Try it:
Every record below should be printed exactly as it appears.

Input material:
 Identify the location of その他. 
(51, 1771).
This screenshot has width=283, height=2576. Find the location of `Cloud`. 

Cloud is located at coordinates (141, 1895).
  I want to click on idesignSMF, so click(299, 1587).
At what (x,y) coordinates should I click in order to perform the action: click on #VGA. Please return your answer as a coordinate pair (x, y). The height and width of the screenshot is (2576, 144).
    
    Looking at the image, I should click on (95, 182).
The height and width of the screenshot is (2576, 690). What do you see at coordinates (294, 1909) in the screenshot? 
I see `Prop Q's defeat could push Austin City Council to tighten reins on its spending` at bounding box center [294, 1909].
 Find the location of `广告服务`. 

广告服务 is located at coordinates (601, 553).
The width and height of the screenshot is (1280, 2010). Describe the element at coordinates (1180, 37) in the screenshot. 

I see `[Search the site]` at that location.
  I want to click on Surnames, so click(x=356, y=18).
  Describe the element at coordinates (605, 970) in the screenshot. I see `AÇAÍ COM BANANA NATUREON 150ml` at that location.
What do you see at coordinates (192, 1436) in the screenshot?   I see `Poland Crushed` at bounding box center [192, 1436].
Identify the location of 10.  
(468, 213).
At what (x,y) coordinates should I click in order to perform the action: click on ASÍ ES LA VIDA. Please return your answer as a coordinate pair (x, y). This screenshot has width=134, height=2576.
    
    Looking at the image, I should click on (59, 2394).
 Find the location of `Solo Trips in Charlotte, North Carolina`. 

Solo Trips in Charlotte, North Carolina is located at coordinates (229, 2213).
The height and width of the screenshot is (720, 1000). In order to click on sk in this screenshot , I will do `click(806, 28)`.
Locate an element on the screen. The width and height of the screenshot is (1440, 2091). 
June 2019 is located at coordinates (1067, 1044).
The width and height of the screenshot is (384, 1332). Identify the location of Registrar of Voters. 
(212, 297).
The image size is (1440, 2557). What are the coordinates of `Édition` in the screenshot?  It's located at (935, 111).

Response box:
 Identify the location of その他. 
(51, 1771).
This screenshot has width=283, height=2576. Find the location of `Cloud`. 

Cloud is located at coordinates (141, 1895).
  I want to click on idesignSMF, so click(299, 1587).
At what (x,y) coordinates should I click in order to perform the action: click on #VGA. Please return your answer as a coordinate pair (x, y). The height and width of the screenshot is (2576, 144).
    
    Looking at the image, I should click on (95, 182).
The height and width of the screenshot is (2576, 690). What do you see at coordinates (294, 1909) in the screenshot? 
I see `Prop Q's defeat could push Austin City Council to tighten reins on its spending` at bounding box center [294, 1909].
 Find the location of `广告服务`. 

广告服务 is located at coordinates (601, 553).
The width and height of the screenshot is (1280, 2010). Describe the element at coordinates (1180, 37) in the screenshot. 

I see `[Search the site]` at that location.
  I want to click on Surnames, so click(x=356, y=18).
  Describe the element at coordinates (605, 970) in the screenshot. I see `AÇAÍ COM BANANA NATUREON 150ml` at that location.
What do you see at coordinates (192, 1436) in the screenshot?   I see `Poland Crushed` at bounding box center [192, 1436].
Identify the location of 10.  
(468, 213).
At what (x,y) coordinates should I click in order to perform the action: click on ASÍ ES LA VIDA. Please return your answer as a coordinate pair (x, y). This screenshot has width=134, height=2576.
    
    Looking at the image, I should click on (59, 2394).
 Find the location of `Solo Trips in Charlotte, North Carolina`. 

Solo Trips in Charlotte, North Carolina is located at coordinates (229, 2213).
The height and width of the screenshot is (720, 1000). In order to click on sk in this screenshot , I will do `click(806, 28)`.
Locate an element on the screen. The width and height of the screenshot is (1440, 2091). 
June 2019 is located at coordinates (1067, 1044).
The width and height of the screenshot is (384, 1332). Identify the location of Registrar of Voters. 
(212, 297).
The image size is (1440, 2557). What are the coordinates of `Édition` in the screenshot?  It's located at (935, 111).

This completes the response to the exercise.